Investment Canada Act
The Investment Canada Act (ICA) threshold for 2014 for direct acquisitions of Canadian businesses by non-Canadian WTO investors is $354 million (book value of the target). Non-Canadians include Canadian companies that are ultimately controlled by non-Canadians. A $5 million threshold continues to apply to direct acquisitions by non-Canadian non-WTO investors and to the acquisition of cultural businesses. It is important to note there is no de minimis exemption in respect of businesses that only partly carry on a cultural business.
It is anticipated that later this year new regulations under the ICA will come into force increasing the $354 million threshold for WTO investors (other than state owned enterprises) to $600 million. That threshold will increase further to $800 million and then $1 billion over the next six years. In addition, under the new regulations the threshold will be measured by “enterprise value”, a term that has yet to be defined.

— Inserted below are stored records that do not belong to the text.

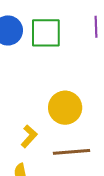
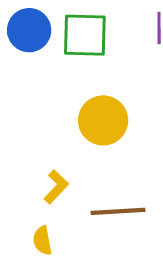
yellow circle: (65, 108) -> (103, 120), moved

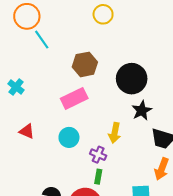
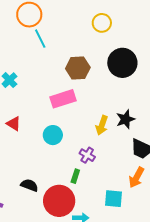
black circle: (132, 79) -> (122, 63), moved
yellow arrow: (115, 133) -> (102, 125), moved
purple cross: (98, 155) -> (87, 155), moved

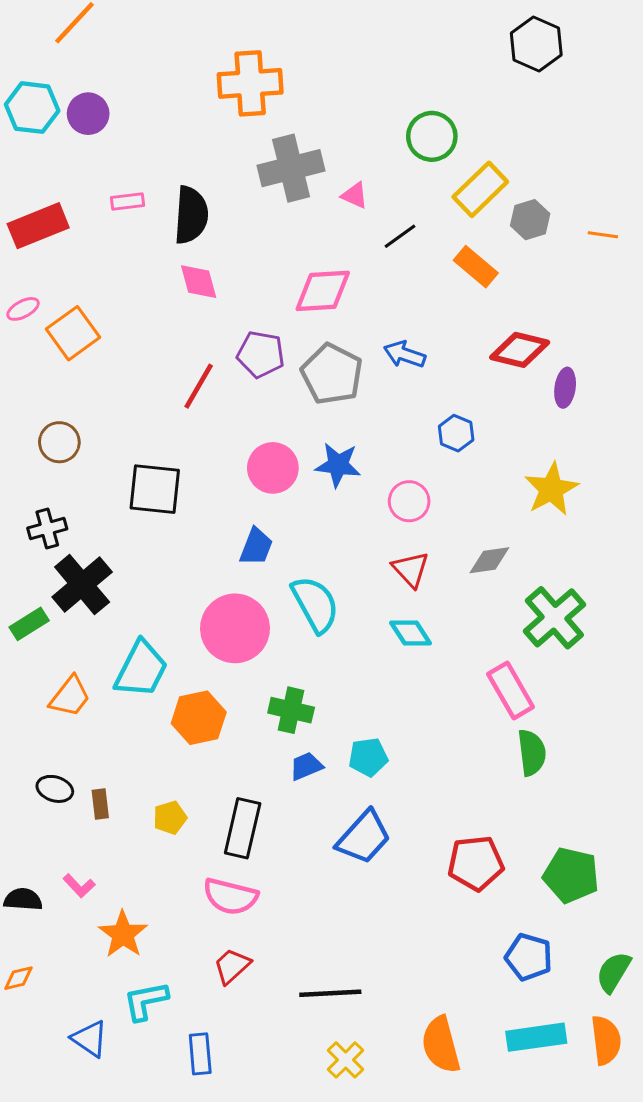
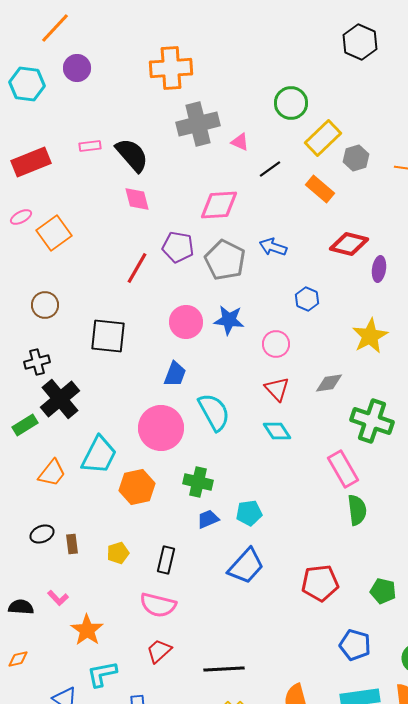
purple circle: (88, 114) -> (77, 68), moved
black semicircle: (191, 215) -> (132, 155), turned -45
green cross: (554, 618) -> (372, 421), turned -30
black ellipse: (55, 789) -> (42, 534), turned -40
black rectangle: (243, 828) -> (166, 560), size x0.7
green pentagon: (571, 875) -> (383, 591), size x0.7

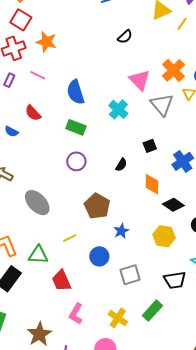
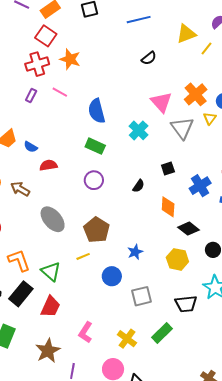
red semicircle: (33, 113) -> (48, 165), moved, turned 120
brown pentagon: (97, 206) -> (97, 230), moved
green triangle: (38, 255) -> (51, 271), turned 35
red trapezoid: (61, 281) -> (50, 307), moved, turned -135

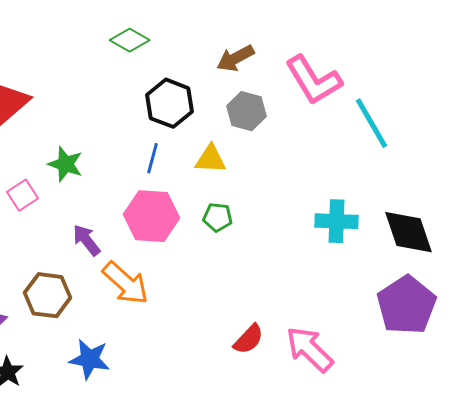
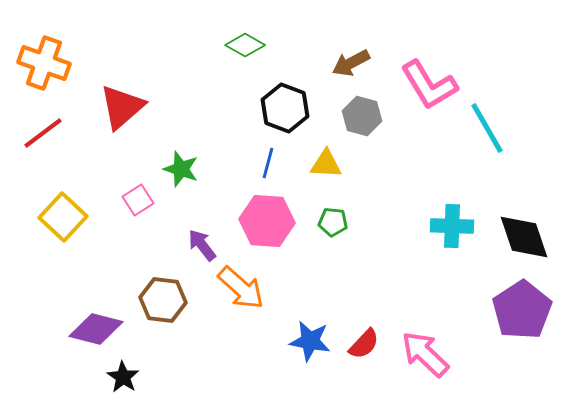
blue star: (90, 359) -> (310, 341), moved

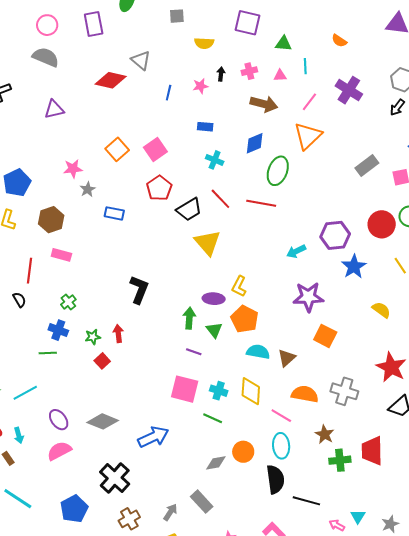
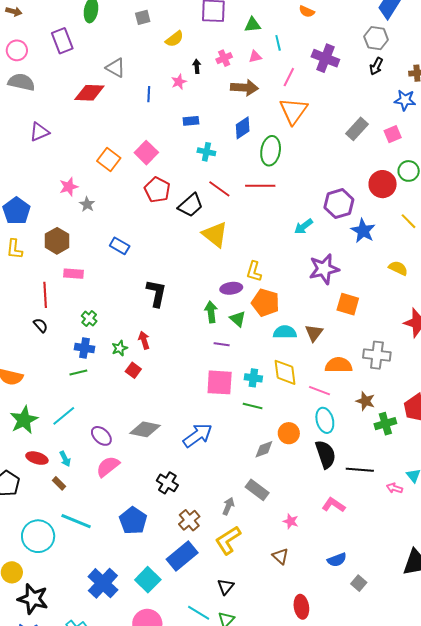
yellow semicircle: (204, 43) -> (174, 39), turned -30
blue rectangle: (114, 213) -> (120, 246), moved, turned 30
black cross: (115, 478) -> (167, 483), size x0.7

The Competition Act pre-merger notification size of transaction threshold for 2014 is $82 million. Accordingly, pre-merger notification may be required under the Competition Act if:
- Transaction-Size – the Canadian assets or gross revenues of the target generated in or from Canada exceed $82 million; and
- Party-Size – the combined Canadian assets or revenues of the parties and their affiliates in, from or into Canada exceed $400 million.
As the Tervita Corporation et. al. v. Commissioner of Competition case has demonstrated, mergers well below the notification threshold level are subject to challenge if they are likely to prevent competition. The decision highlights the importance of assessing the anti-competitive effects of a merger, regardless of size, early on in the transaction process.